Tellis rejects the “more of the same” option of expanding India’s underground storage facilities, showing persuasively that it would prove costlier to accomplish than it would for China to simply expand the number of weapons needed to destroy them. Rather, he argues, India’s solution is to be found in stealth and mobility. This could be achieved by creating a nuclear ballistic missile submarine force and by shifting more of India’s arsenal to mobile road and rail missile launchers.

Comment by Riaz Haq on May 26, 2023 at 10:04pm

The Budding Arms Race Among China, India, and Pakistan
By Andrew F. Krepinevich, Jr.
May 26, 2023


https://www.foreignaffairs.com/china/nuclear-collision-course-south...



As for China’s air and missile defenses, Tellis points out that India might address the problem by deploying penetration aid decoys on its missiles. These decoys are designed to present themselves as actual warheads to missile defense radars, thereby inducing the defender to expend precious interceptor missiles engaging false targets. This would offset, if only partially, New Delhi’s need to expand its nuclear arsenal.


The United States could provide India with a reliable thermonuclear weapon design.
Yet even if India were to pursue these actions, it would still face significant challenges. The threat of a Chinese preemptive strike may compel India to develop an effective early warning system to enable it to reduce its arsenal’s vulnerability by sending its weapons out to sea and flushing its land-based missiles from their silos. New Delhi would also have to establish a new command-and-control system to direct the actions of its nuclear submarines. Yet while India is in the process of constructing nuclear-powered ballistic submarines, it still has a long way to go in building a significant force and overcoming the technological hurdles necessary to create a credible seaborne nuclear deterrent. Tellis notes that among these challenges, New Delhi is experiencing problems with its naval nuclear reactor designs.

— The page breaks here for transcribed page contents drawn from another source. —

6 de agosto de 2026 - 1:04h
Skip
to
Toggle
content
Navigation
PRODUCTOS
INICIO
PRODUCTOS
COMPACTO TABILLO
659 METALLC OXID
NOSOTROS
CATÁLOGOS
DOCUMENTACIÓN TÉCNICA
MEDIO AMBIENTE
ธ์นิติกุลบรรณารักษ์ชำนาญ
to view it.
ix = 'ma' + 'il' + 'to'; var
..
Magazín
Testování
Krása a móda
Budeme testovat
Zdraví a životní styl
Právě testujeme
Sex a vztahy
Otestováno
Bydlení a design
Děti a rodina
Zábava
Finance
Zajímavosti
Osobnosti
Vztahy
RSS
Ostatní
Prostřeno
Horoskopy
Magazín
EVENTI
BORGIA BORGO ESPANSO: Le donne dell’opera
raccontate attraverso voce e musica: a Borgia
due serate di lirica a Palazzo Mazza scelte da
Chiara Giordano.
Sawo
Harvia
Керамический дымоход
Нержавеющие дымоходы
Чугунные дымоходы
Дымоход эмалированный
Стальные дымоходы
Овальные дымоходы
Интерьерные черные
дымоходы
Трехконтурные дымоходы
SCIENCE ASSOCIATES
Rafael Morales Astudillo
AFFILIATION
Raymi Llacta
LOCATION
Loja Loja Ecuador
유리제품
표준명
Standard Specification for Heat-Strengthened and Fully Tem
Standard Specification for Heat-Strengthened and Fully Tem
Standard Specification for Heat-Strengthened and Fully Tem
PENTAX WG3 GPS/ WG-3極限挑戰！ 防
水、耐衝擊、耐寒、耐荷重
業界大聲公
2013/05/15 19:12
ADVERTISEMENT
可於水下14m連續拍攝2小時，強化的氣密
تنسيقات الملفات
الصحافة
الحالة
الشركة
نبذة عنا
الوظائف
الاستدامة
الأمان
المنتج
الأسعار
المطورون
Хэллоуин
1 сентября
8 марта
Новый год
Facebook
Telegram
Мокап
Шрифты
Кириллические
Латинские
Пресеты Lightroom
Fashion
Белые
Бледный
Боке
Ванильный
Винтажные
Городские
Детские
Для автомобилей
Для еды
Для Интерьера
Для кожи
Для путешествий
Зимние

Then there are India’s nuclear weapons. New Delhi has only conducted a handful of nuclear tests—not enough to validate its thermonuclear designs to offer high confidence that these weapons will perform as designed. Its most reliable weapon has a yield of 12 kilotons, whereas China’s weapons have yields as much as 100 times greater. Addressing these shortfalls may require India to resume testing—and risk incurring sanctions from the United States and other nations.

Tellis hints at a tantalizing solution to India’s problems. The United States could provide India with a reliable thermonuclear weapon design. The trilateral security pact among Australia, the United Kingdom, and the United States that is known as AUKUS, which will assist Australia in acquiring nuclear-powered submarines, could be expanded to include India. Might the Americans also share their nuclear reactor designs with New Delhi? But for this to happen, India, which has kept the United States at arm’s length practically since its birth, would have to finally and firmly close ranks with the leading Indo-Pacific democracies and formally forsake the nonaligned strategic autonomy it has long enshrined at the heart of its foreign policy.